Tenho lido e assistido dezenas de matérias, entrevistas, reuniões e audiências
públicas sobre o assunto que aparentemente é bastante polêmico. Digo
aparentemente polêmico por toda a cortina de fumaça que paira sobre o assunto
obstruindo nossas visões para enxergarmos a realidade.
Após
ouvir tantos especialistas se pronunciarem pulverizando dados estatísticos e
estudos de outros países, resolvi dar a real atenção que o tema merece. Além de
professora, sou estudante e apaixonada por pesquisa e um dos papéis do
pesquisador é questionar. Desde o início, minhas perguntas sempre foram as
mesmas. Perguntas sem respostas: o simulador de direção é capaz de contribuir
para uma melhor formação do condutor no Brasil? O simulador reduzirá em 50% os
índices de mortes e acidentes de trânsito no Brasil? O simulador é um
instrumento de educação para o trânsito no Brasil? Que tipo de simulador é
melhor para atender às necessidades dos candidatos à habilitação? Uma aula no
simulador equivale à duas, três ou quatro aulas no ambiente real no Brasil?
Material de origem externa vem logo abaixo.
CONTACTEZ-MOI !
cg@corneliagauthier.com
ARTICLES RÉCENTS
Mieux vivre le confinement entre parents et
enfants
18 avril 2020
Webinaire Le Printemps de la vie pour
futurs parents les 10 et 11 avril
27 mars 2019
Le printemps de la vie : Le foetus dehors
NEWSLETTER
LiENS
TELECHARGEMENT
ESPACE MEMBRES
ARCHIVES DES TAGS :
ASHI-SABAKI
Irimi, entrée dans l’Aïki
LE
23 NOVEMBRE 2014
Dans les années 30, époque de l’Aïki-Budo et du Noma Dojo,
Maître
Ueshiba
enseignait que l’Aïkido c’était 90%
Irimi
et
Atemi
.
Quão realista o simulador precisa ser? Os candidatos à habilitação irão levar o
simulador a sério? Quais as provas de que a aprendizagem adquirida no simulador
será transferida para o mundo real? Porque 15 metros de espaço para o simulador
e não 10, 11, 12 ou 50? Porque 5 aulas no simulador e não 1, 2, 5 ou 30?
Ao
conseguir finalmente o estudo encomendado pelo Governo à Universidade Federal
de Santa Catarina cujo título “Estudo do uso de simuladores e recursos de
realidade virtual para formação de condutores em autoescolas”, que aqui
chamarei de “nosso estudo”, acreditei que encontraria todas as respostas para
as minhas perguntas ou pelo menos a maioria. Óbvio, não? Com tanta gente
falando por aí que o simulador é a solução para os problemas do trânsito no
Brasil, precisamos das respostas. Precisamos do embasamento teórico!
Ao ler e
reler todo o estudo referência que temos em nível nacional a respeito do tema
simulador de direção na formação de condutores, confesso fiquei decepcionada. O
estudo mais parece uma colcha de retalhos onde o “copiar/colar” foi a premissa.
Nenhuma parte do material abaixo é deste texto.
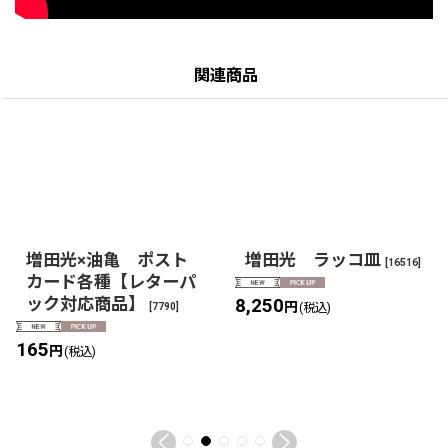
関連商品
増田光×油亀 ポスト
増田光 ラッコ皿
[
16516
]
カード各種【レターパ
ック対応商品】
8,250
円
[
7790
]
(税込)
165
円
(税込)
Um assunto tão sério não poderia ter sido tratado com tanto descaso,
principalmente por uma Universidade Federal. Um exemplo básico do que estou
falando é que existem diversas afirmações, convicções e declarações sem citar
as referências. Quem está no meio acadêmico deve concordar comigo que uma regra
básica de um estudo acadêmico é citar as referências daquilo que escreve a não
ser que tenha sido um conhecimento por você desenvolvido, algo novo, que
ninguém tenha escrito. Neste caso, você apresenta os dados da sua pesquisa dos
seus questionários, da amostra que usou, etc. Sem comprovação científica, o que
você escreve passa a ser um mero “achismo”. Assim como este texto escrito por
mim.
À medida
que fui percebendo que minhas perguntas continuavam sem respostas com o “nosso
estudo”, fui buscar informações nas referências não citadas no texto, mas
listadas ao final do trabalho e em muitas outras referências. Na verdade, já
perdi as contas de quantos artigos li a respeito. Até o momento, acima de 200.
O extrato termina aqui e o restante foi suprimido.